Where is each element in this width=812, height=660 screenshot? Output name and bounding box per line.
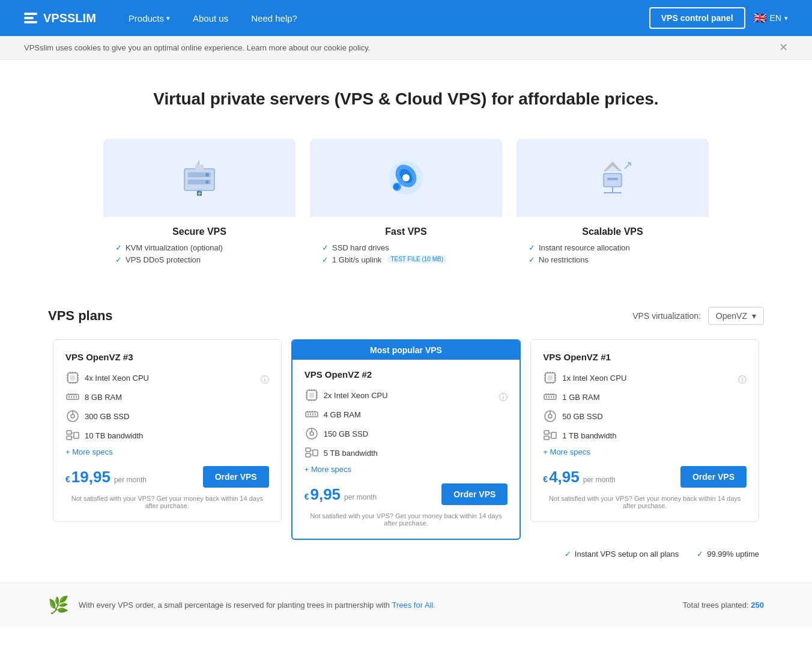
scalable-vps-icon	[592, 157, 634, 199]
cookie-text: VPSslim uses cookies to give you an opti…	[24, 43, 370, 52]
plans-header: VPS plans VPS virtualization: OpenVZ ▾	[48, 307, 764, 325]
check-icon: ✓	[565, 549, 571, 559]
plan-bw-3: 10 TB bandwidth	[85, 431, 143, 440]
svg-rect-81	[306, 448, 311, 452]
promo-left: 🌿 With every VPS order, a small percenta…	[48, 595, 435, 615]
svg-rect-72	[312, 413, 314, 416]
svg-rect-87	[548, 375, 553, 380]
plan-spec-disk-2: 150 GB SSD	[304, 426, 508, 441]
plan-name-3: VPS OpenVZ #3	[65, 352, 269, 362]
svg-rect-112	[544, 431, 549, 434]
feature-fast-content: Fast VPS ✓ SSD hard drives ✓ 1 Gbit/s up…	[310, 217, 502, 277]
svg-point-110	[548, 414, 552, 418]
nav-links: Products ▾ About us Need help?	[120, 8, 637, 28]
order-button-1[interactable]: Order VPS	[680, 466, 747, 488]
feature-secure-content: Secure VPS ✓ KVM virtualization (optiona…	[103, 217, 295, 277]
plan-more-specs-2[interactable]: + More specs	[304, 465, 508, 474]
svg-rect-6	[195, 165, 204, 171]
test-file-link[interactable]: TEST FILE (10 MB)	[387, 255, 446, 263]
satisfaction-note-3: Not satisfied with your VPS? Get your mo…	[65, 495, 269, 509]
flag-icon: 🇬🇧	[753, 13, 767, 23]
brand-logo-icon	[24, 13, 37, 23]
bandwidth-icon	[304, 446, 319, 460]
svg-point-4	[205, 180, 209, 184]
svg-rect-39	[68, 396, 70, 398]
svg-point-79	[310, 432, 314, 435]
svg-rect-51	[67, 436, 71, 440]
promo-text: With every VPS order, a small percentage…	[79, 601, 435, 610]
plan-card-2: Most popular VPS VPS OpenVZ #2 2x Intel …	[291, 339, 521, 540]
plan-spec-bw-1: 1 TB bandwidth	[543, 428, 747, 443]
plan-spec-cpu-3: 4x Intel Xeon CPU	[65, 371, 149, 385]
plan-disk-2: 150 GB SSD	[324, 429, 368, 438]
badge-setup: ✓ Instant VPS setup on all plans	[565, 549, 679, 559]
svg-rect-50	[67, 431, 71, 434]
info-icon[interactable]: ⓘ	[499, 392, 507, 403]
svg-rect-114	[551, 432, 556, 438]
nav-products[interactable]: Products ▾	[120, 8, 178, 28]
bandwidth-icon	[65, 428, 80, 443]
chevron-down-icon: ▾	[166, 14, 170, 22]
plan-card-1: VPS OpenVZ #1 1x Intel Xeon CPU ⓘ 1 GB R…	[530, 339, 759, 522]
plan-spec-cpu-row-3: 4x Intel Xeon CPU ⓘ	[65, 371, 269, 390]
badge-setup-text: Instant VPS setup on all plans	[575, 549, 679, 559]
plan-name-1: VPS OpenVZ #1	[543, 352, 747, 362]
plan-price-1: € 4,95 per month	[543, 468, 615, 486]
popular-badge: Most popular VPS	[292, 341, 520, 360]
feature-fast: Fast VPS ✓ SSD hard drives ✓ 1 Gbit/s up…	[310, 139, 502, 277]
plan-price-row-1: € 4,95 per month Order VPS	[543, 466, 747, 488]
feature-fast-image	[310, 139, 502, 217]
cookie-close-button[interactable]: ✕	[779, 42, 788, 53]
plan-card-3: VPS OpenVZ #3 4x Intel Xeon CPU ⓘ 8 GB R…	[53, 339, 282, 522]
feature-scalable-content: Scalable VPS ✓ Instant resource allocati…	[517, 217, 709, 277]
language-selector[interactable]: 🇬🇧 EN ▾	[753, 13, 788, 23]
plan-spec-bw-3: 10 TB bandwidth	[65, 428, 269, 443]
svg-rect-25	[70, 375, 75, 380]
control-panel-button[interactable]: VPS control panel	[649, 7, 745, 29]
feature-fast-item-2: ✓ 1 Gbit/s uplink TEST FILE (10 MB)	[322, 255, 490, 264]
disk-icon	[304, 426, 319, 441]
plan-more-specs-3[interactable]: + More specs	[65, 447, 269, 456]
tree-icon: 🌿	[48, 595, 69, 615]
check-icon: ✓	[697, 549, 703, 559]
satisfaction-note-1: Not satisfied with your VPS? Get your mo…	[543, 495, 747, 509]
lang-chevron-icon: ▾	[784, 14, 788, 22]
nav-help[interactable]: Need help?	[243, 8, 306, 28]
trees-count: 250	[751, 601, 764, 610]
plan-more-specs-1[interactable]: + More specs	[543, 447, 747, 456]
plan-spec-ram-1: 1 GB RAM	[543, 390, 747, 404]
order-button-2[interactable]: Order VPS	[441, 483, 507, 505]
feature-secure-title: Secure VPS	[115, 226, 283, 237]
svg-rect-71	[310, 413, 311, 416]
satisfaction-note-2: Not satisfied with your VPS? Get your mo…	[304, 512, 508, 527]
badge-uptime-text: 99.99% uptime	[707, 549, 759, 559]
plan-bw-1: 1 TB bandwidth	[562, 431, 616, 440]
svg-rect-82	[306, 453, 311, 457]
ram-icon	[65, 390, 80, 404]
feature-scalable-item-2: ✓ No restrictions	[529, 255, 697, 264]
promo-right: Total trees planted: 250	[683, 601, 764, 610]
feature-scalable-item-1: ✓ Instant resource allocation	[529, 243, 697, 252]
trees-link[interactable]: Trees for All.	[392, 601, 435, 610]
order-button-3[interactable]: Order VPS	[203, 466, 269, 488]
plan-ram-2: 4 GB RAM	[324, 410, 361, 419]
svg-rect-40	[71, 396, 72, 398]
virt-dropdown[interactable]: OpenVZ ▾	[708, 307, 764, 325]
nav-about[interactable]: About us	[184, 8, 237, 28]
brand-logo-link[interactable]: VPSSLIM	[24, 11, 96, 25]
svg-rect-41	[73, 396, 74, 398]
svg-rect-101	[546, 396, 547, 398]
info-icon[interactable]: ⓘ	[738, 375, 747, 386]
feature-scalable-image	[517, 139, 709, 217]
svg-rect-102	[548, 396, 550, 398]
info-icon[interactable]: ⓘ	[261, 375, 269, 386]
plan-spec-bw-2: 5 TB bandwidth	[304, 446, 508, 460]
svg-line-21	[625, 163, 631, 169]
plan-cpu-3: 4x Intel Xeon CPU	[85, 374, 149, 383]
svg-point-12	[402, 174, 410, 181]
navbar: VPSSLIM Products ▾ About us Need help? V…	[0, 0, 812, 36]
plan-ram-3: 8 GB RAM	[85, 393, 122, 402]
hero-title: Virtual private servers (VPS & Cloud VPS…	[24, 89, 788, 109]
plan-spec-cpu-2: 2x Intel Xeon CPU	[304, 388, 388, 402]
plans-title: VPS plans	[48, 308, 113, 324]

________

WORK ITEM =>
All entries must come back exactly as written, though without their pictures.

FINISHED EXERCISE =>
Where is each element in this width=812, height=660 screenshot? Output name and bounding box per line.
scalable-vps-icon	[592, 157, 634, 199]
cookie-text: VPSslim uses cookies to give you an opti…	[24, 43, 370, 52]
plans-header: VPS plans VPS virtualization: OpenVZ ▾	[48, 307, 764, 325]
check-icon: ✓	[565, 549, 571, 559]
plan-bw-3: 10 TB bandwidth	[85, 431, 143, 440]
svg-rect-81	[306, 448, 311, 452]
promo-left: 🌿 With every VPS order, a small percenta…	[48, 595, 435, 615]
svg-rect-72	[312, 413, 314, 416]
svg-rect-87	[548, 375, 553, 380]
plan-spec-disk-2: 150 GB SSD	[304, 426, 508, 441]
plan-name-3: VPS OpenVZ #3	[65, 352, 269, 362]
svg-rect-112	[544, 431, 549, 434]
feature-fast-content: Fast VPS ✓ SSD hard drives ✓ 1 Gbit/s up…	[310, 217, 502, 277]
svg-point-110	[548, 414, 552, 418]
nav-links: Products ▾ About us Need help?	[120, 8, 637, 28]
order-button-1[interactable]: Order VPS	[680, 466, 747, 488]
feature-secure-content: Secure VPS ✓ KVM virtualization (optiona…	[103, 217, 295, 277]
plan-more-specs-2[interactable]: + More specs	[304, 465, 508, 474]
svg-rect-6	[195, 165, 204, 171]
test-file-link[interactable]: TEST FILE (10 MB)	[387, 255, 446, 263]
satisfaction-note-3: Not satisfied with your VPS? Get your mo…	[65, 495, 269, 509]
flag-icon: 🇬🇧	[753, 13, 767, 23]
brand-logo-icon	[24, 13, 37, 23]
bandwidth-icon	[304, 446, 319, 460]
svg-point-4	[205, 180, 209, 184]
svg-rect-39	[68, 396, 70, 398]
svg-point-79	[310, 432, 314, 435]
svg-rect-51	[67, 436, 71, 440]
promo-text: With every VPS order, a small percentage…	[79, 601, 435, 610]
plan-card-2: Most popular VPS VPS OpenVZ #2 2x Intel …	[291, 339, 521, 540]
plan-spec-bw-1: 1 TB bandwidth	[543, 428, 747, 443]
plan-spec-cpu-3: 4x Intel Xeon CPU	[65, 371, 149, 385]
plan-disk-2: 150 GB SSD	[324, 429, 368, 438]
badge-setup: ✓ Instant VPS setup on all plans	[565, 549, 679, 559]
svg-rect-50	[67, 431, 71, 434]
info-icon[interactable]: ⓘ	[499, 392, 507, 403]
svg-rect-114	[551, 432, 556, 438]
nav-products[interactable]: Products ▾	[120, 8, 178, 28]
bandwidth-icon	[65, 428, 80, 443]
chevron-down-icon: ▾	[166, 14, 170, 22]
plan-card-1: VPS OpenVZ #1 1x Intel Xeon CPU ⓘ 1 GB R…	[530, 339, 759, 522]
plan-spec-cpu-row-3: 4x Intel Xeon CPU ⓘ	[65, 371, 269, 390]
badge-setup-text: Instant VPS setup on all plans	[575, 549, 679, 559]
plan-name-1: VPS OpenVZ #1	[543, 352, 747, 362]
plan-price-1: € 4,95 per month	[543, 468, 615, 486]
popular-badge: Most popular VPS	[292, 341, 520, 360]
feature-fast: Fast VPS ✓ SSD hard drives ✓ 1 Gbit/s up…	[310, 139, 502, 277]
plan-price-row-1: € 4,95 per month Order VPS	[543, 466, 747, 488]
feature-fast-image	[310, 139, 502, 217]
cookie-close-button[interactable]: ✕	[779, 42, 788, 53]
plan-card-3: VPS OpenVZ #3 4x Intel Xeon CPU ⓘ 8 GB R…	[53, 339, 282, 522]
feature-scalable-content: Scalable VPS ✓ Instant resource allocati…	[517, 217, 709, 277]
language-selector[interactable]: 🇬🇧 EN ▾	[753, 13, 788, 23]
plan-spec-bw-3: 10 TB bandwidth	[65, 428, 269, 443]
svg-rect-25	[70, 375, 75, 380]
control-panel-button[interactable]: VPS control panel	[649, 7, 745, 29]
feature-fast-item-2: ✓ 1 Gbit/s uplink TEST FILE (10 MB)	[322, 255, 490, 264]
disk-icon	[304, 426, 319, 441]
plan-more-specs-3[interactable]: + More specs	[65, 447, 269, 456]
tree-icon: 🌿	[48, 595, 69, 615]
check-icon: ✓	[697, 549, 703, 559]
satisfaction-note-1: Not satisfied with your VPS? Get your mo…	[543, 495, 747, 509]
lang-chevron-icon: ▾	[784, 14, 788, 22]
nav-help[interactable]: Need help?	[243, 8, 306, 28]
trees-count: 250	[751, 601, 764, 610]
plan-more-specs-1[interactable]: + More specs	[543, 447, 747, 456]
plan-spec-ram-1: 1 GB RAM	[543, 390, 747, 404]
order-button-2[interactable]: Order VPS	[441, 483, 507, 505]
feature-secure-title: Secure VPS	[115, 226, 283, 237]
svg-rect-71	[310, 413, 311, 416]
satisfaction-note-2: Not satisfied with your VPS? Get your mo…	[304, 512, 508, 527]
badge-uptime-text: 99.99% uptime	[707, 549, 759, 559]
plan-bw-1: 1 TB bandwidth	[562, 431, 616, 440]
svg-rect-82	[306, 453, 311, 457]
ram-icon	[65, 390, 80, 404]
feature-scalable-item-2: ✓ No restrictions	[529, 255, 697, 264]
promo-right: Total trees planted: 250	[683, 601, 764, 610]
feature-scalable-item-1: ✓ Instant resource allocation	[529, 243, 697, 252]
trees-link[interactable]: Trees for All.	[392, 601, 435, 610]
order-button-3[interactable]: Order VPS	[203, 466, 269, 488]
plan-ram-2: 4 GB RAM	[324, 410, 361, 419]
svg-rect-40	[71, 396, 72, 398]
virt-dropdown[interactable]: OpenVZ ▾	[708, 307, 764, 325]
nav-about[interactable]: About us	[184, 8, 237, 28]
brand-logo-link[interactable]: VPSSLIM	[24, 11, 96, 25]
svg-rect-41	[73, 396, 74, 398]
svg-rect-101	[546, 396, 547, 398]
info-icon[interactable]: ⓘ	[738, 375, 747, 386]
feature-scalable-image	[517, 139, 709, 217]
svg-rect-102	[548, 396, 550, 398]
info-icon[interactable]: ⓘ	[261, 375, 269, 386]
plan-spec-bw-2: 5 TB bandwidth	[304, 446, 508, 460]
svg-line-21	[625, 163, 631, 169]
plan-cpu-3: 4x Intel Xeon CPU	[85, 374, 149, 383]
svg-point-12	[402, 174, 410, 181]
navbar: VPSSLIM Products ▾ About us Need help? V…	[0, 0, 812, 36]
plan-ram-3: 8 GB RAM	[85, 393, 122, 402]
hero-title: Virtual private servers (VPS & Cloud VPS…	[24, 89, 788, 109]
plan-spec-cpu-2: 2x Intel Xeon CPU	[304, 388, 388, 402]
plans-title: VPS plans	[48, 308, 113, 324]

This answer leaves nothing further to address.